### Aim of the exercise
The lines from the start of the records below through the line containing "Warren (257, 876)" are to be copied exactly, both ends included, with nothing added.

### Data records
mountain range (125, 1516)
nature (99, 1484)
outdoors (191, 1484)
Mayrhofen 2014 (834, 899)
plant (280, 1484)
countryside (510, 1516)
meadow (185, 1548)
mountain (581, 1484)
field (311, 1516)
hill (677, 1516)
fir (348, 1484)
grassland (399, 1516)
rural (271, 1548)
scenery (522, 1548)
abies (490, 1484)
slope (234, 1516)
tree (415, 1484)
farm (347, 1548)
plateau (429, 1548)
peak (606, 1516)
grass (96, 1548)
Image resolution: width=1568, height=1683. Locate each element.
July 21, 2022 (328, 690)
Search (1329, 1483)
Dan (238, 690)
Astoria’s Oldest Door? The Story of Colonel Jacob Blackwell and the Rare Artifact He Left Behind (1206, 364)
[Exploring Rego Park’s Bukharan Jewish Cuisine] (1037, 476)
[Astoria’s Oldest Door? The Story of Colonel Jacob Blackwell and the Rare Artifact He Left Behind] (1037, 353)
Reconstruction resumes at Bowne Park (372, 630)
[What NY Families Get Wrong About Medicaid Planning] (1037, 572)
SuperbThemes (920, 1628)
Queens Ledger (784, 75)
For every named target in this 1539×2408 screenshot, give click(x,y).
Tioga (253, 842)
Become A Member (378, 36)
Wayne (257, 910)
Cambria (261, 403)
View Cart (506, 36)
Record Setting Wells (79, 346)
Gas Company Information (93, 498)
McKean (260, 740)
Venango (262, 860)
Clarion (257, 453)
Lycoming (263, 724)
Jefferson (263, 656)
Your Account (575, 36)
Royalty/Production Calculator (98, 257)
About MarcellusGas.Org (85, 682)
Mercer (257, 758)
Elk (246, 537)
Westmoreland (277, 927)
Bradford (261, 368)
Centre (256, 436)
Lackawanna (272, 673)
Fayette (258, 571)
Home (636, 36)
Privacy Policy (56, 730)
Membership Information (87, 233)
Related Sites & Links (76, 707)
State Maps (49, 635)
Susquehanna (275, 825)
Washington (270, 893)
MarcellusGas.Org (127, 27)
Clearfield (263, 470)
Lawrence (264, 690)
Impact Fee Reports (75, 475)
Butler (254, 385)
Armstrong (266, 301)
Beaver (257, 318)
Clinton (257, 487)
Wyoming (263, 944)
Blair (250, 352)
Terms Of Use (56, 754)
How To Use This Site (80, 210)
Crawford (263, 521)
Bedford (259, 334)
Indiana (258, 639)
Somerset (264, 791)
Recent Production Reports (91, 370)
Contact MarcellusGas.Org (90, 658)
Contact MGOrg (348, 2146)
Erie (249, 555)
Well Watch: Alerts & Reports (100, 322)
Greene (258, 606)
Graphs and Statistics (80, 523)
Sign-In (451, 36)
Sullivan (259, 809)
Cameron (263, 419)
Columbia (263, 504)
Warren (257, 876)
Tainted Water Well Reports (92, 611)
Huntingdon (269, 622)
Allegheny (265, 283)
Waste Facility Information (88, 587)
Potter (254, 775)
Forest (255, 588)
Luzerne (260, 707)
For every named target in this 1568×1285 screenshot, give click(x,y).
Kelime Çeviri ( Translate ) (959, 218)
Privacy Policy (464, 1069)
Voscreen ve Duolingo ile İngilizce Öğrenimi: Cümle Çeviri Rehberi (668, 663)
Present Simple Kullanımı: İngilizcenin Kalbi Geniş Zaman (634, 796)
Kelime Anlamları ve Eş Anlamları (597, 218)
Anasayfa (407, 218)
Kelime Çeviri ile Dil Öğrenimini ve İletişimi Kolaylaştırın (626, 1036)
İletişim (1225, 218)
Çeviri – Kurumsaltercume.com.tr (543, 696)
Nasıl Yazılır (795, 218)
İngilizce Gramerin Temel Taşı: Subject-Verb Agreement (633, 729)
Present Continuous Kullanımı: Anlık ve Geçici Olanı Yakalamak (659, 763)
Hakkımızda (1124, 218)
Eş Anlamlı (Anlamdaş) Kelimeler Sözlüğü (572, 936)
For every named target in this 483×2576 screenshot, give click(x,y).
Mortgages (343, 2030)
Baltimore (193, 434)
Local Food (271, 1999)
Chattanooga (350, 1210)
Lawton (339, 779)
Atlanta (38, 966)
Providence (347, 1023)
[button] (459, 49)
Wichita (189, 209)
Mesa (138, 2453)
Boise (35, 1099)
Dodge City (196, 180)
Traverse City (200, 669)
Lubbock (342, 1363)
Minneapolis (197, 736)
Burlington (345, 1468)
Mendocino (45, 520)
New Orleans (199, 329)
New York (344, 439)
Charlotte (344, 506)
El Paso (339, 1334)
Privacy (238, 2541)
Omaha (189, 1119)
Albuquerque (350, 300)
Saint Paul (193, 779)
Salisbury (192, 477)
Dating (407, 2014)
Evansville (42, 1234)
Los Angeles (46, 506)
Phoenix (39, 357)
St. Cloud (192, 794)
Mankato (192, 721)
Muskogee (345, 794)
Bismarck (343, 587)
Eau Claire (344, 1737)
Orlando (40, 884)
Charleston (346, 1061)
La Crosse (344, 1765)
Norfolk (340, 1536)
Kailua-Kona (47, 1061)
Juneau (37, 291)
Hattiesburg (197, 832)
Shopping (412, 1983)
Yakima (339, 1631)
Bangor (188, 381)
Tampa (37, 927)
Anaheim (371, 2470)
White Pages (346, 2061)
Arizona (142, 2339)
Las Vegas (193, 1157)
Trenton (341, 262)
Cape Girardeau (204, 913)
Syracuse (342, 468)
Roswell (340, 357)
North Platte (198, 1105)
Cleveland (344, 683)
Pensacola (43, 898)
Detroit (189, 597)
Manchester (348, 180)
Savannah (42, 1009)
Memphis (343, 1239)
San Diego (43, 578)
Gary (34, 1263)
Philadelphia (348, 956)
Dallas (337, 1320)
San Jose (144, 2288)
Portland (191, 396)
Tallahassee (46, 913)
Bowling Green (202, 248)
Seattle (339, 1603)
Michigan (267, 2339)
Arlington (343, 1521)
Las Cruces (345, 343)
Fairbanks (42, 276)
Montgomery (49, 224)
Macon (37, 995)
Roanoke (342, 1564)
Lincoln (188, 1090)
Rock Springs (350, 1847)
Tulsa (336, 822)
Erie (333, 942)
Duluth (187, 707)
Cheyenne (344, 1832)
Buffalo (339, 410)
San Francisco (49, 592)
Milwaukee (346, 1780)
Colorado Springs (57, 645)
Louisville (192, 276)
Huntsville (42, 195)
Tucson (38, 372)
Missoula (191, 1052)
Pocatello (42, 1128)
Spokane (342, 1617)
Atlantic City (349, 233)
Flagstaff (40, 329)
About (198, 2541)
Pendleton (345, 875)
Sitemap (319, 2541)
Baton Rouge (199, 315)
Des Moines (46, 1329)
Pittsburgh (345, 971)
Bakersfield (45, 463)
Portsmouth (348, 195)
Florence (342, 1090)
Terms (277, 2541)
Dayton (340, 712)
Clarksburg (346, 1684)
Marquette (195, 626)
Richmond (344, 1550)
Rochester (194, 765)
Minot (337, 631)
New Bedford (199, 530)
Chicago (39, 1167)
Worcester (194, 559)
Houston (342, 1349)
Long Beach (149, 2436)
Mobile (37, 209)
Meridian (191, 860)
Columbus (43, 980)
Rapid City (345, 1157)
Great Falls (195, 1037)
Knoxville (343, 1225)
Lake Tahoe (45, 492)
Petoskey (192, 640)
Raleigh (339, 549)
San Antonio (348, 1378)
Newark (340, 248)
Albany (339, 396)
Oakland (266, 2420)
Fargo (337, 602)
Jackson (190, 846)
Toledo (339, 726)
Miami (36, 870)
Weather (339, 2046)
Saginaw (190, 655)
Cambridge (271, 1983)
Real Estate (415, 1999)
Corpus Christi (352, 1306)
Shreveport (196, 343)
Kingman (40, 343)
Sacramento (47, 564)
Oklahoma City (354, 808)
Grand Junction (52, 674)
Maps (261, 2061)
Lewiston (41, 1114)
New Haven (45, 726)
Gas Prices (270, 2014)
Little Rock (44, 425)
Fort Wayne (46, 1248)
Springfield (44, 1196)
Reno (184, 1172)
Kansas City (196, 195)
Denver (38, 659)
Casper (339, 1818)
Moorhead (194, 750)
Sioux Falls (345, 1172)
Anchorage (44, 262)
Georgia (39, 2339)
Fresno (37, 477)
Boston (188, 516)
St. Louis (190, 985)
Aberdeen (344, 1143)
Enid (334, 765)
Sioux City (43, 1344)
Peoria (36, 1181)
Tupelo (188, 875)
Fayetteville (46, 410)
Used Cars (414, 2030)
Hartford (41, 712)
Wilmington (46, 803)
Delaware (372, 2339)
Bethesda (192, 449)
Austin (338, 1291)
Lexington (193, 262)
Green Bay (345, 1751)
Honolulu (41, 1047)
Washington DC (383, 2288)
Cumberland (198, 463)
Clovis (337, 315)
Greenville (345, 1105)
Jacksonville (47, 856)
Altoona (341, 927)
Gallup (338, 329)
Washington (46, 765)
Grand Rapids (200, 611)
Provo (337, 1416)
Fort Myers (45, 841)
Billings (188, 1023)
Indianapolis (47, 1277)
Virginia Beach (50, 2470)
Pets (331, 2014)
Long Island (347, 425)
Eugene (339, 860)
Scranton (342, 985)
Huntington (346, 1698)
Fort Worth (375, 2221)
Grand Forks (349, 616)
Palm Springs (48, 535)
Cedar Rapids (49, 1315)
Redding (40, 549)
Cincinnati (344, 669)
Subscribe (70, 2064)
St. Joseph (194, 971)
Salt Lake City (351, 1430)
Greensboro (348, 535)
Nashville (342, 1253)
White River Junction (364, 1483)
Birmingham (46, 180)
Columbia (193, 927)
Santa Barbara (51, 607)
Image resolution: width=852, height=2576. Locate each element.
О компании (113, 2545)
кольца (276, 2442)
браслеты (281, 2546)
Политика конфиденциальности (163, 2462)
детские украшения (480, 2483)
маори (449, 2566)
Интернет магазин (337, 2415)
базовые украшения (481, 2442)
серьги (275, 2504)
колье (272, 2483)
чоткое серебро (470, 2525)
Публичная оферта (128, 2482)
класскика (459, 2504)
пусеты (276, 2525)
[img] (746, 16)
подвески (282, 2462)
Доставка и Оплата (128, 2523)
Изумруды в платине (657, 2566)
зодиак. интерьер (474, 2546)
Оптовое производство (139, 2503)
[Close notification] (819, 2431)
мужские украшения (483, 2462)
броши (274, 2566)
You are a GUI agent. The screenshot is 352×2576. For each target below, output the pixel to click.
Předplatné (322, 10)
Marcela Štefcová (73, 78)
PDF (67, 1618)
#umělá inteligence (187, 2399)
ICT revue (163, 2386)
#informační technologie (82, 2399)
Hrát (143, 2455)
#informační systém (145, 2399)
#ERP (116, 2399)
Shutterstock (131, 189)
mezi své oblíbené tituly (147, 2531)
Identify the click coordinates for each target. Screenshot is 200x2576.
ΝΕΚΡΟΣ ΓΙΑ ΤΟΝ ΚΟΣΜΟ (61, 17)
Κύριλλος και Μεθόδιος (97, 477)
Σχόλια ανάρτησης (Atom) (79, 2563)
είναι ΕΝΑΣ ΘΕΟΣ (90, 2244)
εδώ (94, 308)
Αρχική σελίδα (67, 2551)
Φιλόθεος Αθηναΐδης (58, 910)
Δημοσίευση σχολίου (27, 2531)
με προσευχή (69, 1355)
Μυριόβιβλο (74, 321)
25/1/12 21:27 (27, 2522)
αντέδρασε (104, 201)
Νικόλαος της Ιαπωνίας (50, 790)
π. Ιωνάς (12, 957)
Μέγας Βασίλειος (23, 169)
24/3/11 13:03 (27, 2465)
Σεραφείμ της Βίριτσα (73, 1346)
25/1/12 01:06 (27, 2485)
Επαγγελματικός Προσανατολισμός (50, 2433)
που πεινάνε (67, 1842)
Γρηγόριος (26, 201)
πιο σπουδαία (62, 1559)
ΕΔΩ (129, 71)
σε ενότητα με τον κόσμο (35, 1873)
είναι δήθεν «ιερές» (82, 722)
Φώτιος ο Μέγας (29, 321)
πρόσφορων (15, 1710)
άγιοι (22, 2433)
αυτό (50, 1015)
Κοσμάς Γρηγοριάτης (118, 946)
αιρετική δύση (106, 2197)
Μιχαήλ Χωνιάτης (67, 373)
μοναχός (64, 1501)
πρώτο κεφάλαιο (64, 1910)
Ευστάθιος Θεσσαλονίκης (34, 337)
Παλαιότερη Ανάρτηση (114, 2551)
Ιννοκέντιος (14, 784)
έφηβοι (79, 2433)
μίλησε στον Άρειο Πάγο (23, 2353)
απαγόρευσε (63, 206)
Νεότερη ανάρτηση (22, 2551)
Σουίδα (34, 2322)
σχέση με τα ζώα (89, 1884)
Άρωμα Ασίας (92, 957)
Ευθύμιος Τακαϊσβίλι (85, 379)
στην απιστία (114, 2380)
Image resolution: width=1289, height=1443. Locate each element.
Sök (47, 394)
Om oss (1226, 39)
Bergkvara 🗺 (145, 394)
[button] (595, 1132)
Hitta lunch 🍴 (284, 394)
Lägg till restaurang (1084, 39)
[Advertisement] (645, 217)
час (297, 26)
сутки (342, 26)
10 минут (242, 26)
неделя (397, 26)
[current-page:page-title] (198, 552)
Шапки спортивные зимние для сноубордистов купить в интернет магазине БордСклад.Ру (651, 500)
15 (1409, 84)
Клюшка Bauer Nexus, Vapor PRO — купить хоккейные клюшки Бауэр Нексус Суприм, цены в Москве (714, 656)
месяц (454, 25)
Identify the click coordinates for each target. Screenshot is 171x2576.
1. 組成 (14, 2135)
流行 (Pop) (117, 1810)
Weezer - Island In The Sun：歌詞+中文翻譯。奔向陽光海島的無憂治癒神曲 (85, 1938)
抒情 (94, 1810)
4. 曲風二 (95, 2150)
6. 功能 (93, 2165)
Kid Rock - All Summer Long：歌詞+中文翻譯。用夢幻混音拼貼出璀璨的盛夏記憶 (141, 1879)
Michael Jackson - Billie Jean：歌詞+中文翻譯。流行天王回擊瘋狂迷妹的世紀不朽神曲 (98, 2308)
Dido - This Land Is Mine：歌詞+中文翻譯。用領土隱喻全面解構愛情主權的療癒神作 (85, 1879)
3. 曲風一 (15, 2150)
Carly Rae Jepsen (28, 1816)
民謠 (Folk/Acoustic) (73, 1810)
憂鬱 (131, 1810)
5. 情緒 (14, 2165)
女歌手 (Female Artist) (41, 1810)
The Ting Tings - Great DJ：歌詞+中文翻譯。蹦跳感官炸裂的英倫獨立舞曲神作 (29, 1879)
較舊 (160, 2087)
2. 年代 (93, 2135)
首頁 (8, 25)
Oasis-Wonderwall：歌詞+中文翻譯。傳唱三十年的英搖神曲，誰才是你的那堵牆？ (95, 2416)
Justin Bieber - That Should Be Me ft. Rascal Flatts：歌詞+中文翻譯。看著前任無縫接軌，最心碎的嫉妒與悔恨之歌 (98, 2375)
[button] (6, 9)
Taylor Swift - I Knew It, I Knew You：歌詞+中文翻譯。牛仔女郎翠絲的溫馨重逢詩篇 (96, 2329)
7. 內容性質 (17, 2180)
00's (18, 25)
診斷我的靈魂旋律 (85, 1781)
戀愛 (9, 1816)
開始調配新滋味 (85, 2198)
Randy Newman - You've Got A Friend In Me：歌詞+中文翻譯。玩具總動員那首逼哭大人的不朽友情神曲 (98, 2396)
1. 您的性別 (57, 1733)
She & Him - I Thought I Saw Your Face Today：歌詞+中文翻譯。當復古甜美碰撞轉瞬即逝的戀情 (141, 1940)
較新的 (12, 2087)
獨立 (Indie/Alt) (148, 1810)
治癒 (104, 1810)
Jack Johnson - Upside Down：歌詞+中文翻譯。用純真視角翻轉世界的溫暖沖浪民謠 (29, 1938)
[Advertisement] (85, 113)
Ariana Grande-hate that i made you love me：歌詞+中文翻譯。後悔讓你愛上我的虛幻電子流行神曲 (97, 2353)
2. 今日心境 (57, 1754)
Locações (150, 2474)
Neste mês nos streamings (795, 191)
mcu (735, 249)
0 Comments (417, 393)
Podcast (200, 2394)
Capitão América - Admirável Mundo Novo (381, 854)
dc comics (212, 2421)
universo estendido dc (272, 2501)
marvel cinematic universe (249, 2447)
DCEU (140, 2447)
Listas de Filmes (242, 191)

### Worked solution
mountain range (125, 1516)
nature (99, 1484)
outdoors (191, 1484)
Mayrhofen 2014 (834, 899)
plant (280, 1484)
countryside (510, 1516)
meadow (185, 1548)
mountain (581, 1484)
field (311, 1516)
hill (677, 1516)
fir (348, 1484)
grassland (399, 1516)
rural (271, 1548)
scenery (522, 1548)
abies (490, 1484)
slope (234, 1516)
tree (415, 1484)
farm (347, 1548)
plateau (429, 1548)
peak (606, 1516)
grass (96, 1548)
Image resolution: width=1568, height=1683. Locate each element.
July 21, 2022 (328, 690)
Search (1329, 1483)
Dan (238, 690)
Astoria’s Oldest Door? The Story of Colonel Jacob Blackwell and the Rare Artifact He Left Behind (1206, 364)
[Exploring Rego Park’s Bukharan Jewish Cuisine] (1037, 476)
[Astoria’s Oldest Door? The Story of Colonel Jacob Blackwell and the Rare Artifact He Left Behind] (1037, 353)
Reconstruction resumes at Bowne Park (372, 630)
[What NY Families Get Wrong About Medicaid Planning] (1037, 572)
SuperbThemes (920, 1628)
Queens Ledger (784, 75)
For every named target in this 1539×2408 screenshot, give click(x,y).
Tioga (253, 842)
Become A Member (378, 36)
Wayne (257, 910)
Cambria (261, 403)
View Cart (506, 36)
Record Setting Wells (79, 346)
Gas Company Information (93, 498)
McKean (260, 740)
Venango (262, 860)
Clarion (257, 453)
Lycoming (263, 724)
Jefferson (263, 656)
Your Account (575, 36)
Royalty/Production Calculator (98, 257)
About MarcellusGas.Org (85, 682)
Mercer (257, 758)
Elk (246, 537)
Westmoreland (277, 927)
Bradford (261, 368)
Centre (256, 436)
Lackawanna (272, 673)
Fayette (258, 571)
Home (636, 36)
Privacy Policy (56, 730)
Membership Information (87, 233)
Related Sites & Links (76, 707)
State Maps (49, 635)
Susquehanna (275, 825)
Washington (270, 893)
MarcellusGas.Org (127, 27)
Clearfield (263, 470)
Lawrence (264, 690)
Impact Fee Reports (75, 475)
Butler (254, 385)
Armstrong (266, 301)
Beaver (257, 318)
Clinton (257, 487)
Wyoming (263, 944)
Blair (250, 352)
Terms Of Use (56, 754)
How To Use This Site (80, 210)
Crawford (263, 521)
Bedford (259, 334)
Indiana (258, 639)
Somerset (264, 791)
Recent Production Reports (91, 370)
Contact MarcellusGas.Org (90, 658)
Contact MGOrg (348, 2146)
Erie (249, 555)
Well Watch: Alerts & Reports (100, 322)
Greene (258, 606)
Graphs and Statistics (80, 523)
Sign-In (451, 36)
Sullivan (259, 809)
Cameron (263, 419)
Columbia (263, 504)
Warren (257, 876)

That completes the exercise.